June 25
OIL prices reaching nearly $US140 a barrel are transforming the economics of the global plastics industry as producers start pouring billions of dollars into plant-based alternatives.
Some of the world's largest chemical companies, including DuPont, Dow Chemical, Cargill and Braskem, are now accelerating their production of bio-plastics made from crops including sugarcane, corn, maize and wood.
Dow, the world's largest producer of conventional plastics, is investing $US500 million ($526 million) in a new factory in Brazil that will produce polyethylene, one of the most commonly used forms of plastic, from ethanol made from sugarcane. It is due to open in 2011 and will employ 3000 people, producing 350,000 tonnes of the material a year.

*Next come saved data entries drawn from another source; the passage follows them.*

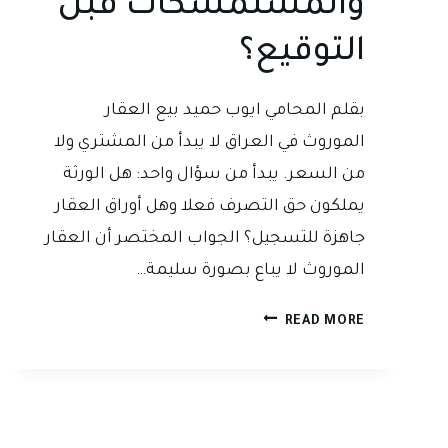
والمستمسكات قبل
التوقيع؟
بقلم المحامي ايوب حميد بيع العقار
الموروث في العراق لا يبدأ من المشتري ولا
من السعر. يبدأ من سؤال واحد: هل الورثة
يملكون حق التصرف فعلا وهل أوراق العقار
جاهزة للتسجيل؟ الجواب المختصر أن العقار
الموروث لا يباع بصورة سليمة…
بيع
READ MORE
العقار
الموروث
في
العراق:
ما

Meanwhile, Braskem, the Brazilian chemicals group, has embarked on a similar venture, aiming to produce 200,000 tonnes of polyethylene a year.
Other ventures are under way in the US, where Nature Works, a subsidiary of Cargill, the American agribusiness group, has opened a factory in Blair, Nebraska, producing 140,000 tonnes of a different kind of biodegradable plastic known as PLA, which uses corn starch.
In Britain, Innovia Films is building a new production line that will boost its ability to produce plastic film made from wood cellulose by 12 per cent to 28,000 tonnes a year.
Diego Donoso, commercial director for plastics for Dow Chemical in Brazil, claims that the trend is being driven chiefly by economics. Using sugarcane to make polyethylene, rather than the usual naphtha-based crude oil or natural gas, is "economic with oil prices (even when they were) at $US45 per barrel", Mr Donoso said.
"Sugarcane ethanol is an increasingly competitive alternative to oil ... the big challenge is to be first."
Bio-plastics still account for only a small fraction of the more than 68 million tonnes of polyethylene and hundreds of millions of tonnes of other types of plastic produced around the world each year, but further investments by other big companies are expected soon.
"The growth of bio-plastics is all being driven by the cost of feedstocks," said Adrian Higson, of the National Non-food Crops Centre, who estimates that the industry is enjoying growth rates of nearly 20 per cent per year.
"As oil goes up, petrochemical costs (which form the conventional raw material for plastic) have risen too, whereas the cost of sugarcane, for example, has not changed substantially."
Mr Higson points out that not all bio-plastics are necessarily any more environmentally friendly than those made from petrochemicals.
Although some claim that the production of polyethylene made from sugarcane or corn creates fewer carbon emissions, the substance itself is chemically identical to that made from crude oil and does not break down any more quickly.
Nevertheless, companies specialising in biodegradable and compostable plastics, such as Innovia (which supplies Tesco, Morrisons and Sainsbury's, as well as organic food companies such as Jordans), are welcoming the move away from oil-based plastics.
Andy Sweetman, Innovia's global marketing manager, said: "We have benefited from rising oil prices and also increased concern about the environment. It's certainly an area we see growing quite strongly."